- **What to work on**
Take the line that contains "op tijd op je" and each one after it through the last line below, and retype them exactly. Leave out the pictures.

- **Available data**
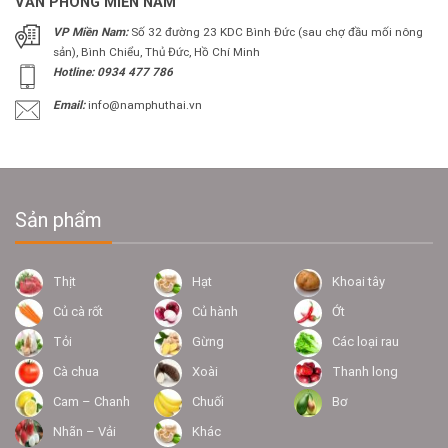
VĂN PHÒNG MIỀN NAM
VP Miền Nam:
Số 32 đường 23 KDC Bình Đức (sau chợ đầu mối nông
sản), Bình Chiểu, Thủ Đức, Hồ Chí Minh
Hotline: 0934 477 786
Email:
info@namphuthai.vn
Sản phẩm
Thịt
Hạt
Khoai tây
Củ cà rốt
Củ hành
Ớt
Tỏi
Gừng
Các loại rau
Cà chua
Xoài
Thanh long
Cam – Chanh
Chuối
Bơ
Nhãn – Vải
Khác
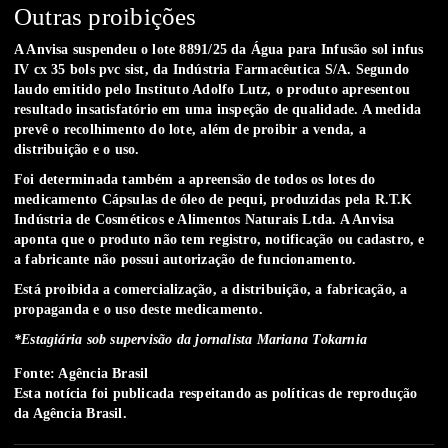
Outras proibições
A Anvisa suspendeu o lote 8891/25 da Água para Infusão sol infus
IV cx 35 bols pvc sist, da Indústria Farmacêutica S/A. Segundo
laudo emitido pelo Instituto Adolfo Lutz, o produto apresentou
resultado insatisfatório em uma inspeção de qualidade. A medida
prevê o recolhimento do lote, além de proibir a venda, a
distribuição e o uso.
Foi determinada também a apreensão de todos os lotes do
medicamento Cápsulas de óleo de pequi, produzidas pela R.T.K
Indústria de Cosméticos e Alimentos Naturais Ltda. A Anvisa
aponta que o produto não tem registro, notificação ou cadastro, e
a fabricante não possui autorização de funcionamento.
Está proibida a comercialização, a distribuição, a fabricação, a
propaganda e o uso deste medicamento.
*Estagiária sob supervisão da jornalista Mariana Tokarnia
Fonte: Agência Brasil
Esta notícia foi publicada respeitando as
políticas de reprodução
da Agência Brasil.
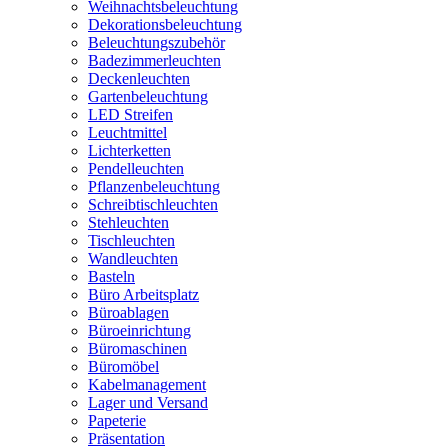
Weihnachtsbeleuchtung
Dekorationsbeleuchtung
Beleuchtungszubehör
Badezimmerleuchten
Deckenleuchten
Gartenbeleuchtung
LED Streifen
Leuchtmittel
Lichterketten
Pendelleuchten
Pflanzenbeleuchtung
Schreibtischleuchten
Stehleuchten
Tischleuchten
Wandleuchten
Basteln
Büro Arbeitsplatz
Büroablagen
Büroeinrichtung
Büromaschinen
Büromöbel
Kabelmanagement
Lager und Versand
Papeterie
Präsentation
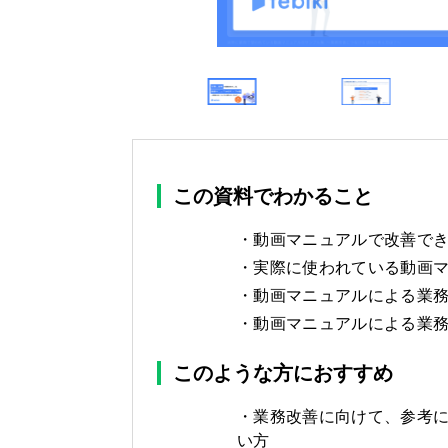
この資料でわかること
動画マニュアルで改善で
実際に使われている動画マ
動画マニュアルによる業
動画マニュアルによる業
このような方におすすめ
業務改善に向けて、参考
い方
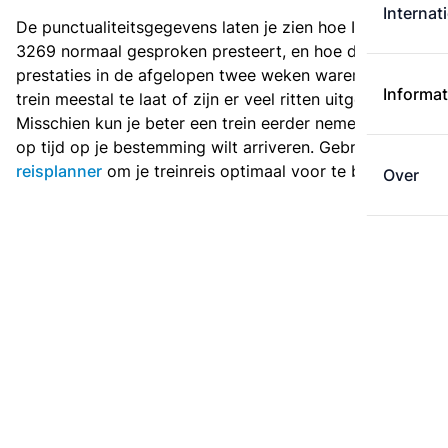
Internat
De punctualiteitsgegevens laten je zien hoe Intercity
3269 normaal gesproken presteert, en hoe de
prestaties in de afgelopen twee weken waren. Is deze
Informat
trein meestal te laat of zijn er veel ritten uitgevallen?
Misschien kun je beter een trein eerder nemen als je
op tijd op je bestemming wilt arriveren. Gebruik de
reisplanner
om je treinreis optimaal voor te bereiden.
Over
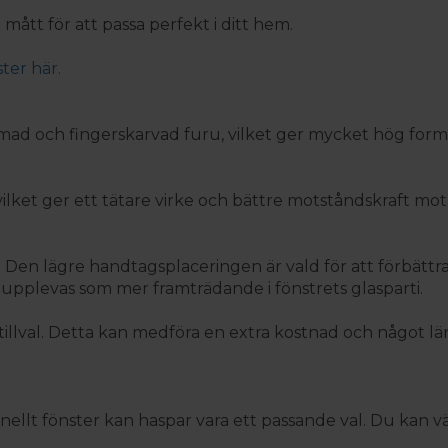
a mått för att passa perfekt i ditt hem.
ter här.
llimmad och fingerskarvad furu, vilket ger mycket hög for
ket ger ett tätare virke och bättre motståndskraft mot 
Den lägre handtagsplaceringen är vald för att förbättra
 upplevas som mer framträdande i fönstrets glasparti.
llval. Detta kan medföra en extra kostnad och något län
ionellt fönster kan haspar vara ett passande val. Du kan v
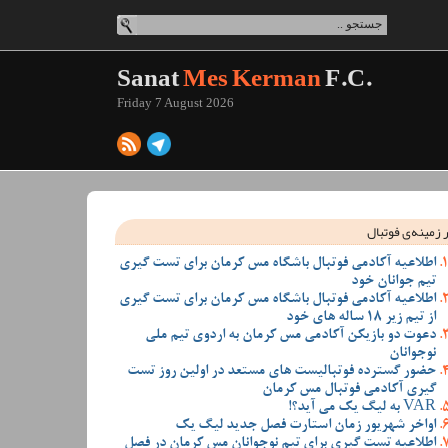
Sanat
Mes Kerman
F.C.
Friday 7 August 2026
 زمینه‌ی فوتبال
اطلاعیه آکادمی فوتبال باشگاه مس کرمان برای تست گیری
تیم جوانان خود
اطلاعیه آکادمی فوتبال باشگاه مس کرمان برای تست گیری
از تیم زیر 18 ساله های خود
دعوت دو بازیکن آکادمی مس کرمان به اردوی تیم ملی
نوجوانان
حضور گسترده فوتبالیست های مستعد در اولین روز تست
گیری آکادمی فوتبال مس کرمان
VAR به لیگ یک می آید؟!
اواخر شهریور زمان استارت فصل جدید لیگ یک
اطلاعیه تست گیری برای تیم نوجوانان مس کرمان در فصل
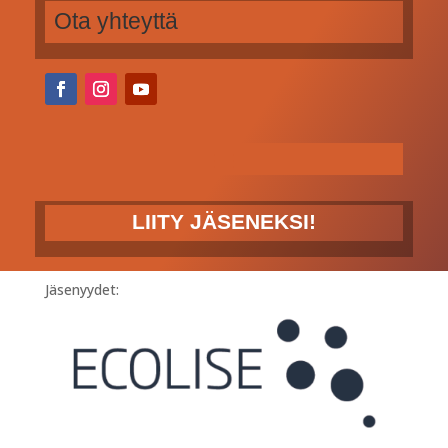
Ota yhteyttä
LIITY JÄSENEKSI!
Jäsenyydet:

- **Output for this exercise**
op tijd op je bestemming wilt arriveren. Gebruik de
reisplanner
om je treinreis optimaal voor te bereiden.
Over
a mått för att passa perfekt i ditt hem.
ter här.
llimmad och fingerskarvad furu, vilket ger mycket hög for
ket ger ett tätare virke och bättre motståndskraft mot 
Den lägre handtagsplaceringen är vald för att förbättra
 upplevas som mer framträdande i fönstrets glasparti.
llval. Detta kan medföra en extra kostnad och något län
ionellt fönster kan haspar vara ett passande val. Du kan v
Sanat
Mes Kerman
F.C.
Friday 7 August 2026
 زمینه‌ی فوتبال
اطلاعیه آکادمی فوتبال باشگاه مس کرمان برای تست گیری
تیم جوانان خود
اطلاعیه آکادمی فوتبال باشگاه مس کرمان برای تست گیری
از تیم زیر 18 ساله های خود
دعوت دو بازیکن آکادمی مس کرمان به اردوی تیم ملی
نوجوانان
حضور گسترده فوتبالیست های مستعد در اولین روز تست
گیری آکادمی فوتبال مس کرمان
VAR به لیگ یک می آید؟!
اواخر شهریور زمان استارت فصل جدید لیگ یک
اطلاعیه تست گیری برای تیم نوجوانان مس کرمان در فصل
Ota yhteyttä
LIITY JÄSENEKSI!
Jäsenyydet:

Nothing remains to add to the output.